India leads the world in open defecation

After sending this meme page to my brother last week, he came back with this depressing/disturbing documentary video about the problem, i.e. about half the people in India don’t use toilets to defecate. It’s mostly the poor, who don’t even have toilets, or have very limited access to one, but it’s depressing that there’s not even any effort to organize where people defecate outdoors. It seems like it wouldn’t take much organization/money/labor to make a latrine here and there that could vastly improve the situation, but in the absence of even that, people continue to drop-and-squat in whatever random location suits them, resulting in vast sanitary minefields. :frowning:

Yes. I hate to say it, but it’s pretty gross. I went to India a number of times in my teen years and it is awful, especially in Old Delhi and Calcutta. Calcutta was downright gross. That doesn’t even count the dogs, cows, pigs and goats, who all also poop wherever.

It’s very sad. Such a wonderful amazing country, full of beauty, but ignorance is still predominant and as you say, poverty is rampant.

“we’re number two!! We’re number two!!”

Tom Arnold voice:

Yeah, but who do they work for?

This needs to be a Jeopardy question of some sort.

There’s a motto you want to inscribe on your Department of State stationary…

We’re number one in number two!

I boarded a Gujarati cow-orker who was here temporarily for projects. Twice! I didn’t learn my lesson the first time. It is exceedingly difficult to tell an adult human being (let alone a coworker) that they’re using the bathroom incorrectly, then mime the correct method because their English is so bad you don’t want anything to get lost in translation.

He still didn’t get it 100% (I don’t think he was ever going to stop squatting), but at least it stopped the soiled toilet paper from being left on the floor around the toilet, in the garbage can, on top of the toilet, etc. Completely different standards of hygiene. Yuck.

And yet last year when India put a probe in orbit around Mars everyone here was oohing and cooing and praising their accomplishment. I dared to suggest they may have their priorities a bit off and should maybe address basic sewage first.

You would have thought I suggested kicking puppies from the reactions I got.

They are trying. It’s not as though the government has just tossed its hands in the air and said, “Welp, clearly they’re never going to learn, let’s launch a probe to Mars.”

The government has been trying to drag the country kicking and screaming into the century of the fruitbat. Not all people want to come. The country is still relatively young and there’s a good deal of corruption.

One just needs to spin it a bit - like renaming the issue “Meal Recycling Initiative”. Now your letterhead reads “India, the world leader in open MRI!”.

I shoulda been in advertising…

Bolded portion. Is there some deeper meaning to the phrase “century of the fruitbat”, or was that an autocorrect thing?

Ah, NVM, a Discworld thing. I suppose it makes sense if you’ve read it.

My only point, and I will leave it after this because I really don’t have that strong of an interest, is that if you have millions to spend to send up a space probe that really does nothing other than give you bragging rights, wouldn’t it be better to use those millions to build a sewer system in a city that could actually benefit many of your people?

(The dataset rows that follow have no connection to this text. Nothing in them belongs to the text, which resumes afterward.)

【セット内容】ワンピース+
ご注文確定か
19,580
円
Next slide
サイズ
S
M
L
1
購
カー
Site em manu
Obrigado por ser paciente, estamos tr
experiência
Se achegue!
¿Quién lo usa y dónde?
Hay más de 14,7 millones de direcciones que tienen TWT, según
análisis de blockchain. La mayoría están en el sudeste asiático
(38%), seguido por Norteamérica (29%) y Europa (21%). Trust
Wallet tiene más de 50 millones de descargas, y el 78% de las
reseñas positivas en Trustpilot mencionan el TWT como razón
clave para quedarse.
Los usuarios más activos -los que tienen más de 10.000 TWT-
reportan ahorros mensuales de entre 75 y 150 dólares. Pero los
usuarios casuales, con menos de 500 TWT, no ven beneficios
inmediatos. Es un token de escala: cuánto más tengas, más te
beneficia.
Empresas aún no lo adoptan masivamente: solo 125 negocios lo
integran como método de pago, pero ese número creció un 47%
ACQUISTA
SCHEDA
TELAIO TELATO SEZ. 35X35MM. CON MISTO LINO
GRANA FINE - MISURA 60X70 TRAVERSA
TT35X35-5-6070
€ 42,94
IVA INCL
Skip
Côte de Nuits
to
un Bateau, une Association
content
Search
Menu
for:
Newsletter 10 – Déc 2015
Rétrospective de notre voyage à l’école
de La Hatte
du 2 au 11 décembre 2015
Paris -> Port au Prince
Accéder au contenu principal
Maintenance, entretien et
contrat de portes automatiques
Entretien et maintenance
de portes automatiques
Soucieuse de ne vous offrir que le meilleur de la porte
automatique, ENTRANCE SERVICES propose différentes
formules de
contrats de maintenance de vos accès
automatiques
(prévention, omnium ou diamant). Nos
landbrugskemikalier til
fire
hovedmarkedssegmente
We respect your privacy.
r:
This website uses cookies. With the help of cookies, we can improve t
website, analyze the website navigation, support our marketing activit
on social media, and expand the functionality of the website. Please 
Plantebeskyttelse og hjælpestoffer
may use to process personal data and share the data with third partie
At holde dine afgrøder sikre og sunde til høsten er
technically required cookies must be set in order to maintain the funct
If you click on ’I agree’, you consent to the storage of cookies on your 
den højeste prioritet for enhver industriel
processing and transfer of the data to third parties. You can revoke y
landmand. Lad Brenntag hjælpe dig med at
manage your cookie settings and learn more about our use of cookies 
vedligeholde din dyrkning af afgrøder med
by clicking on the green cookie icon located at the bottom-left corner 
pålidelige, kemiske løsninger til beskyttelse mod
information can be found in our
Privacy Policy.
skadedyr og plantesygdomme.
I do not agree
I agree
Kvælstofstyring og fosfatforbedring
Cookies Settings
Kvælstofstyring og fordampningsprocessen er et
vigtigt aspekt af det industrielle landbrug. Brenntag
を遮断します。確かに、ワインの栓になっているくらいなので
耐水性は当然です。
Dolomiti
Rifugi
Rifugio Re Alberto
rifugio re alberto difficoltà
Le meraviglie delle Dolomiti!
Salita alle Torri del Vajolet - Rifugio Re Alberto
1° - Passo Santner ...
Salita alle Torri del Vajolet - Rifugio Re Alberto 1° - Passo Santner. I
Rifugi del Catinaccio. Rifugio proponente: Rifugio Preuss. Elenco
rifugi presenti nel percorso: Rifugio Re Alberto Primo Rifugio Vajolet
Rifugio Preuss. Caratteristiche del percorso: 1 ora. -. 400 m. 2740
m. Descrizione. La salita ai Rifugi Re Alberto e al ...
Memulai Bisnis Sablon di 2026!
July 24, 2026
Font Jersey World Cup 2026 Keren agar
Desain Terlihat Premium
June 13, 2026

Perhaps it’s part of a long term plan to fling feces into space.

Sounds like the cow did the proper amount of orking.

Some places have septic systems that can’t handle rougher waste like TP, so the garbage makes sense. The floor does not make sense, of course.

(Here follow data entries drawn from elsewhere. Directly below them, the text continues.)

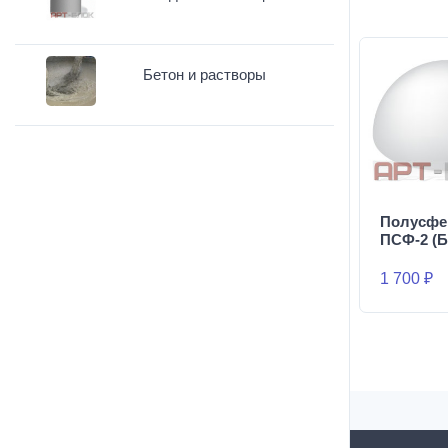
Бетон и растворы
Полусфе
ПСФ-2 (Б
1 700 ₽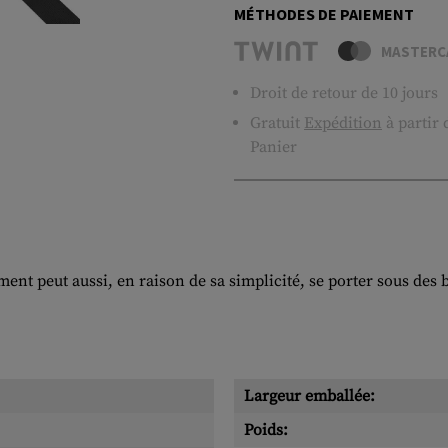
MÉTHODES DE PAIEMENT
MASTERC
Droit de retour de 10 jours
Gratuit
Expédition
à partir
Panier
ent peut aussi, en raison de sa simplicité, se porter sous des
Largeur emballée:
Poids: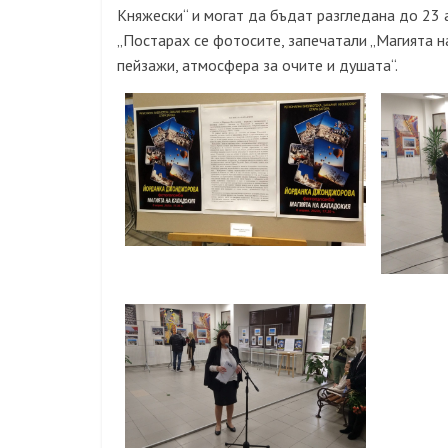
Княжески“ и могат да бъдат разгледана до 23 а
„Постарах се фотосите, запечатали „Магията на
пейзажи, атмосфера за очите и душата“.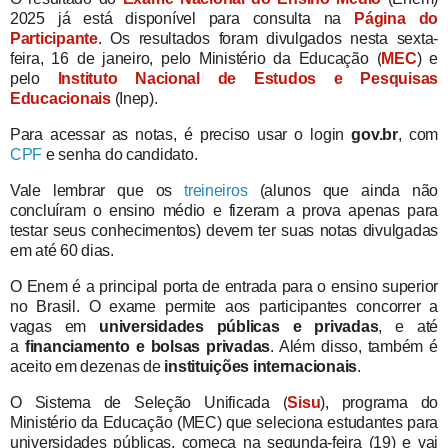
2025 já está disponível para consulta na
Página do
Participante
. Os resultados foram divulgados nesta sexta-
feira, 16 de janeiro, pelo Ministério da Educação (
MEC
) e
pelo
Instituto Nacional de Estudos e Pesquisas
Educacionais
(Inep).
Para acessar as notas, é preciso usar o login
gov.br
, com
CPF
e senha do candidato.
Vale lembrar que os
treineiros
(alunos que ainda não
concluíram o ensino médio e fizeram a prova apenas para
testar seus conhecimentos) devem ter suas notas divulgadas
em até 60 dias.
O Enem é a principal porta de entrada para o ensino superior
no Brasil. O exame permite aos participantes concorrer a
vagas em
universidades públicas e privadas
, e até
a
financiamento e bolsas privadas
. Além disso, também é
aceito em dezenas de
instituições internacionais
.
O Sistema de Seleção Unificada (
Sisu
), programa do
Ministério da Educação (MEC) que seleciona estudantes para
universidades públicas, começa na segunda-feira (19) e vai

So I guess the street food (that gets walked over by the flies) is not all that safe to eat?:smack:

Not really. :smiley:

It’s not just a question of being unhygenic. In India, women who are forced to use open air toilets are at risk for being kidnapped and raped -
http://womennewsnetwork.net/2012/12/19/india-women-new-delhi-slum-toilets/

Also, it’s important to note that there is a caste problem tied into this, as well. Traditionally, the open air toilets were cleaned by a particular branch of Untouchables, who manually picked up the feces and carried them off in leaky baskets balanced on their heads.

https://www.hrw.org/news/2014/08/25/india-caste-forced-clean-human-waste

It has to be said: open air toilets are not a poverty thing so much as a Hindu practice. It was a common feature among Hindu household for centuries and that’s why it’s so hard for India to change it.

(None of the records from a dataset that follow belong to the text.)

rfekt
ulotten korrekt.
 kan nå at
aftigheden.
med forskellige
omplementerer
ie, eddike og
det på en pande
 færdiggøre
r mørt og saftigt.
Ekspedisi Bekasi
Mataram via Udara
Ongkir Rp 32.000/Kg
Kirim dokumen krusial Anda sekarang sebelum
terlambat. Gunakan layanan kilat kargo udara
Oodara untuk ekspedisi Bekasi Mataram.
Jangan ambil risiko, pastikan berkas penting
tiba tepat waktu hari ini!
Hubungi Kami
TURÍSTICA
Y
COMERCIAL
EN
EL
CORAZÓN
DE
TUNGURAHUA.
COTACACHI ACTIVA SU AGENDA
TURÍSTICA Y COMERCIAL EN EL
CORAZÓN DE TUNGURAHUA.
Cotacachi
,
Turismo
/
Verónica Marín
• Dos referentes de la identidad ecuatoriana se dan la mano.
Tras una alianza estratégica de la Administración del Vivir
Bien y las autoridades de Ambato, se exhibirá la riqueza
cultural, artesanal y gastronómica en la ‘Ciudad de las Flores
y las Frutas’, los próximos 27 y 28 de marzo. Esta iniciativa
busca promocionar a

The Muslim communities in India are, on average, poorer and less educated than the Hindu communities. And yet, Muslim communities are more like to use toilets. As a result, Muslim children are healthier and more likely to survive than Hindu children.

The original article discussing how open defecation leads to stunted childhood growth -

Ars Tech followed that up with an article showing the specific differences in child mortality in India between the majority religious groups is largely attributable to open air defecation:

I don’t mean to be rude to the Hindus but the problem of open air toilets needs to be addressed more as a cultural problem than a poverty problem. And yes, of course - it is also a poverty problem. Any country with a sizeable homeless population must face similar concerns.

That line about your neighbor’s hygiene being a bigger problem than any one person’s hygiene is correct. A community’s health and waste management is very much a public concern.

India also leads the world in the consumption of scotch. Hmmm?

Governments can do more than one thing at a time.